Most people around the United States are probably ecstatic at the low, low price of gas right now. Looking at Gasbuddy.com, most of the country is under $2.61 a gallon and some areas in the Midwest are almost a dollar less than that. Here in Lafayette, I passed one gas station this morning that was at $1.79 per gallon. It’s actually costing me the low price of about $20 to fill up my truck right now which I haven’t been able to do since 2009 during the Great Recession.

The low prices are a boon to consumers, with estimates of up to $300 billion in savings predicted if prices stay the way that they are. These savings would boost consumer spending in other areas, further stimulating the economy which is already doing quite well. Sounds like a win-win situation for everyone, right? Not quite, at least not if you live in Louisiana or work in the oilfield industry.

Here in the southern part of Louisiana, thanks to decades of conservative policy makers, the economy is almost completely dependent on oil production and tax revenues are as well.

Louisiana is facing a projected $1.4 billion shortfall in the state budget next year. Cuts to higher education alone could total $384 million, a figure that is larger than all the public funding for the state’s community and technical colleges currently.

The problem will get worse if oil prices continue to drop. With Gov. Bobby Jindal on his way out, several legislators said they are looking to Louisiana’s four major gubernatorial candidates in 2015 to provide details about what they might do to fix the state’s budget woes.  (Source)

The problem for Louisiana is that for all of these years (and not just under Bobby Jindal) it has done very little other than to pimp itself out to the oil industry. Exchanging low, low tax rates in return for bringing in industry (and possibly some bribes, this is Louisiana after all!), the state government has been content to let push much of the tax burden off onto the private citizens, collecting much of their revenues through the residents of the state – or collecting handouts from the federal government to balance their budget.

While this has worked for them in the past, a crash in oil prices will expose the vulnerability of the Louisiana economy and the fact that the conservative economic policies of Jindal and his predecessors are a failure.

Sales and personal income taxes are actually much bigger portions of the state general fund — the pot of money that pays for services like health and higher education — than oil and mineral revenue. In some ways, their stability is more important than the price of oil. If there is good news, it is that sales tax for the year — at least so far — looks like it might be a bit higher than originally expected.

“We are running a little ahead on sales,” said Greg Albrecht, chief economist for the Legislature’s fiscal office and one of two people who does the official state revenue estimates for Louisiana.

Still, for every dollar the average price of oil per barrel drops, Louisiana state government loses around $10 million to $12 million. A slight uptick in sales tax collections will not make up for the large drop in the oil prices that is currently underway. (Source)

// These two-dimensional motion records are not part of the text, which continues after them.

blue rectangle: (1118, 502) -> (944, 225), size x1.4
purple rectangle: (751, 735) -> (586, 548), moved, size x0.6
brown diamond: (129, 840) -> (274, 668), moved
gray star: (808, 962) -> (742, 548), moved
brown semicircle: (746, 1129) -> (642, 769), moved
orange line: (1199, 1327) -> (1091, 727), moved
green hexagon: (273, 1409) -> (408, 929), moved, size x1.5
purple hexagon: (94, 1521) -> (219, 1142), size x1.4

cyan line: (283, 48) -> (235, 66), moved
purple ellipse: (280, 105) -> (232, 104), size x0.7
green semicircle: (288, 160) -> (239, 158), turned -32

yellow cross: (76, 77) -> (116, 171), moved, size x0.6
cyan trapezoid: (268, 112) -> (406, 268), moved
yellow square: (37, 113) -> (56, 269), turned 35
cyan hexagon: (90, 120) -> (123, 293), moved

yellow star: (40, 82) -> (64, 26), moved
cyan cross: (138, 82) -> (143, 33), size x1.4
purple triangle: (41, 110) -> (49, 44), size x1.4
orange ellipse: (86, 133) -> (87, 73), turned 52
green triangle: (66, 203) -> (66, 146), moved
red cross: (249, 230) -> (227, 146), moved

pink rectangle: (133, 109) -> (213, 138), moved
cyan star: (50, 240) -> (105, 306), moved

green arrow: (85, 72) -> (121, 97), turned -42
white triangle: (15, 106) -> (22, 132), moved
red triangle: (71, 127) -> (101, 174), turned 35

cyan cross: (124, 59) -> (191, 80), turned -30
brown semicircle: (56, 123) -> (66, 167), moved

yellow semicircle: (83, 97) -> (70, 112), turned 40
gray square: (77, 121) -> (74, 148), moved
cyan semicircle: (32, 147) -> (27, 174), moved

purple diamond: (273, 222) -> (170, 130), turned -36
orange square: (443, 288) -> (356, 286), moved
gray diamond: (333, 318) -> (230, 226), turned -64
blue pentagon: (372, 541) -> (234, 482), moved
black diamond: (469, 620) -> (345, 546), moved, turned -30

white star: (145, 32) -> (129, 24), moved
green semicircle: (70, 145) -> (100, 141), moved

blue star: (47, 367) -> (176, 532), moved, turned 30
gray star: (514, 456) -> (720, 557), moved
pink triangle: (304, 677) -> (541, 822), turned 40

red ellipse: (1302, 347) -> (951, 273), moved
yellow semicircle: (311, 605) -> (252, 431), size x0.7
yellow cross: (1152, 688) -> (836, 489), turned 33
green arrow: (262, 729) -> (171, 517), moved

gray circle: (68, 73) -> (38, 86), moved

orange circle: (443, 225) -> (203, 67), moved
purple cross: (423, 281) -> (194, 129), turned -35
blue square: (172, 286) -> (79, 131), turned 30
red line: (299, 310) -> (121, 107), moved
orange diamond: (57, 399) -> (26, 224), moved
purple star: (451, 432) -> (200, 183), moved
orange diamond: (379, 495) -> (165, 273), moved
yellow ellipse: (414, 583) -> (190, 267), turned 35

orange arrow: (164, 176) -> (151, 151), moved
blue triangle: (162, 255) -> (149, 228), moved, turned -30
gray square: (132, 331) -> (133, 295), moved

If prices stay this low, Louisiana’s history of sticking it to the citizens of the state and not the corporations is about to blow up in their faces big time. If you read through the budget, something I did in this article, you’ll see that Louisiana collects more off casinos than they do corporate taxes. Republican lawmakers across the country are constantly harping on how we need to cut corporate taxes to stimulate the economy, which ends up shifting the burden to individuals instead and Louisiana is an example of this taken to an extreme. The ratio of revenue from taxes on private individuals versus corporate taxes is absolutely unfathomable to an outsider, but a lot of these taxes are collected off people who work in the oilfield which is suddenly in a layoff mode due to falling oil prices. Not only are oilfield workers being laid off, but these layoffs will create a ripple effect across the economy leading to job cuts in other sectors, including the state government where budget cuts are under way.

Louisiana lawmakers will beg for even more federal money to close their budget gap once again, all while Bobby Jindal criticizes President Obama as he gears up for pandering to voters in the 2016 Republican presidential primaries. Bobby Jindal will hit the campaign trail in Iowa and New Hampshire blaming President Obama for not doing enough for the economy, all while his own state faces the possibility of massive economic collapse and job losses. It’s one thing to discuss this pending economic carnage from behind a pundit’s desk in New York or San Francisco, but to watch this up close and in person is a truly eye-opening experience.